» Dataset excerpts
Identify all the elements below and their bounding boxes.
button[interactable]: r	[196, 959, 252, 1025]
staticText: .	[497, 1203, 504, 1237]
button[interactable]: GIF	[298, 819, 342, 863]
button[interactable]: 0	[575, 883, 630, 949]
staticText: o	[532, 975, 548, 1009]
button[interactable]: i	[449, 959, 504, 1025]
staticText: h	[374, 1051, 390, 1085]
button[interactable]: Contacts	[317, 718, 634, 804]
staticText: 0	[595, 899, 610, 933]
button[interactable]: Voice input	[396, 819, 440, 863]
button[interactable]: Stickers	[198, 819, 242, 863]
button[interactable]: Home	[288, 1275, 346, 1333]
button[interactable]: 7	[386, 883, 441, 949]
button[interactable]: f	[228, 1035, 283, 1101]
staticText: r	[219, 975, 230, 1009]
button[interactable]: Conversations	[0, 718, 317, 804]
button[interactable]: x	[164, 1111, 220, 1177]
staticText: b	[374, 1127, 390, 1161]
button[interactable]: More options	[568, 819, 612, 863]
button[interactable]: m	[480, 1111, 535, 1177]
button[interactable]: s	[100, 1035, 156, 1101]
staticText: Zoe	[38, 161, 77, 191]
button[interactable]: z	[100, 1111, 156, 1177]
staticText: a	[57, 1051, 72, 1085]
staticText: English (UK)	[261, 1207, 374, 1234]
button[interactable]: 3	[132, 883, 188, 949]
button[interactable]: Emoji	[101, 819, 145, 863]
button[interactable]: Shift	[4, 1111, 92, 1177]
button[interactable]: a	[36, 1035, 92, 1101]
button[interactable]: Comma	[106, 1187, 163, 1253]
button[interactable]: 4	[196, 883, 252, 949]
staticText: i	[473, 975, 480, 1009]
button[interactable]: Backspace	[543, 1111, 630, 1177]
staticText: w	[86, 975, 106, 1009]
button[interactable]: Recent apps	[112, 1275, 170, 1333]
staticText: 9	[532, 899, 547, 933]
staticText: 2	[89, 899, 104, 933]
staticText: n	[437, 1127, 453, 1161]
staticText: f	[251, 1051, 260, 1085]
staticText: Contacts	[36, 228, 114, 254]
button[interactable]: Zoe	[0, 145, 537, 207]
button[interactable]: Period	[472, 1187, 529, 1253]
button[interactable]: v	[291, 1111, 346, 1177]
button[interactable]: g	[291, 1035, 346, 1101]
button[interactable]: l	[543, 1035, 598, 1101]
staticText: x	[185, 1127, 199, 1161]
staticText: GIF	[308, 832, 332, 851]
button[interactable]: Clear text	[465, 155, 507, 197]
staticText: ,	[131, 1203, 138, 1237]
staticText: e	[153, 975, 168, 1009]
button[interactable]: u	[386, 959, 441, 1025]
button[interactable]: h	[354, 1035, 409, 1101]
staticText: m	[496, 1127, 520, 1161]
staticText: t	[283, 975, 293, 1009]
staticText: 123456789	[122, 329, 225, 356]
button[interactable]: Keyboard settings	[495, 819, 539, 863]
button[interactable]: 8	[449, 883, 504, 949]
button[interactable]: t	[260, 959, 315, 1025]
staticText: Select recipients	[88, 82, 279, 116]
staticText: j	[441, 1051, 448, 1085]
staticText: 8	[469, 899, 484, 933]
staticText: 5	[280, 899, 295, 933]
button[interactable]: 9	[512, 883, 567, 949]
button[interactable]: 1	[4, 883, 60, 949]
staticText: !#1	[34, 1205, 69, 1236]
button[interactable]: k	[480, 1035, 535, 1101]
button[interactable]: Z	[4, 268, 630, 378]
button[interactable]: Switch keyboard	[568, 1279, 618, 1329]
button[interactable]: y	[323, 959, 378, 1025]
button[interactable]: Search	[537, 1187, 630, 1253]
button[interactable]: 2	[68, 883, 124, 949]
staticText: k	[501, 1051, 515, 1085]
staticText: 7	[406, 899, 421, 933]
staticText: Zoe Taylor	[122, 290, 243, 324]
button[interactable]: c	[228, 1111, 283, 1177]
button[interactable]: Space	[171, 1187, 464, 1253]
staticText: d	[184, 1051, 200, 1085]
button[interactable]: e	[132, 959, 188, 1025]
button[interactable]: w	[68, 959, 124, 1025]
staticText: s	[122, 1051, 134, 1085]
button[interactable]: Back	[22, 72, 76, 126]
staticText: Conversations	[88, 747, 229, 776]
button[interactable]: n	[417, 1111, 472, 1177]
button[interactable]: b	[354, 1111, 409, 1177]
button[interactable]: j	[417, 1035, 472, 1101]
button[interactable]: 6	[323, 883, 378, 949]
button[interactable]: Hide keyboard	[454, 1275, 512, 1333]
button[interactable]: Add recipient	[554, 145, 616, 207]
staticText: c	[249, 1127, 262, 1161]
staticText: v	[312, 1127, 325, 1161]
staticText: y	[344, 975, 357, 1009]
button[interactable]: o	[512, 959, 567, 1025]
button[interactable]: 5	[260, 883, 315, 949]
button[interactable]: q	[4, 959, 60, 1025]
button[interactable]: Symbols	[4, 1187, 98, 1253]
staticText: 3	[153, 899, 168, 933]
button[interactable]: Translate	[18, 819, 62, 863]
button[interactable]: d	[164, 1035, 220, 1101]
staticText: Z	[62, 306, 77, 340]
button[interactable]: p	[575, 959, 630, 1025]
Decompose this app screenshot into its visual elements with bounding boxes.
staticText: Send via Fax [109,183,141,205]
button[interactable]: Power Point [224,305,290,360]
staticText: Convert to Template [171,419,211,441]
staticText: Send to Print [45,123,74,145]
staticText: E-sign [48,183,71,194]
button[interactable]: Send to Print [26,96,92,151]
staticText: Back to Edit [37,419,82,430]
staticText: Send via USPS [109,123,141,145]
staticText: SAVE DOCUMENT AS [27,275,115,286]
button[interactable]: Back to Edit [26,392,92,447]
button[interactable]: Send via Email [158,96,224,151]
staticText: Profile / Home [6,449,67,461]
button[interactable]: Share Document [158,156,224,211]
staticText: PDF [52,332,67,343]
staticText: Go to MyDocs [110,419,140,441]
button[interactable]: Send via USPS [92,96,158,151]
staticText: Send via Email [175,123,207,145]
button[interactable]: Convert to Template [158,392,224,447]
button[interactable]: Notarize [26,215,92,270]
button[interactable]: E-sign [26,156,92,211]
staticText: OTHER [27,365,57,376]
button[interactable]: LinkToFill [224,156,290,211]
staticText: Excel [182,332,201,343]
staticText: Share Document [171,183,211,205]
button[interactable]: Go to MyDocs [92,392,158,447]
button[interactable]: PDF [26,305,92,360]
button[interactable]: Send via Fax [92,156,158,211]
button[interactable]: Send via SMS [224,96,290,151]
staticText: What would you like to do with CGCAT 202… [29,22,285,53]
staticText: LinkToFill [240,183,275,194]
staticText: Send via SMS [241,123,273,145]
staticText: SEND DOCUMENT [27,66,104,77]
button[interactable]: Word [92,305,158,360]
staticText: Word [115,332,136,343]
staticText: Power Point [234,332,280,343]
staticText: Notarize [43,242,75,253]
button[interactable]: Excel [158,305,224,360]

» Required action
Each line above with the word "Email" must be returned.

» Exercise solution
button[interactable]: Send via Email [158,96,224,151]
staticText: Send via Email [175,123,207,145]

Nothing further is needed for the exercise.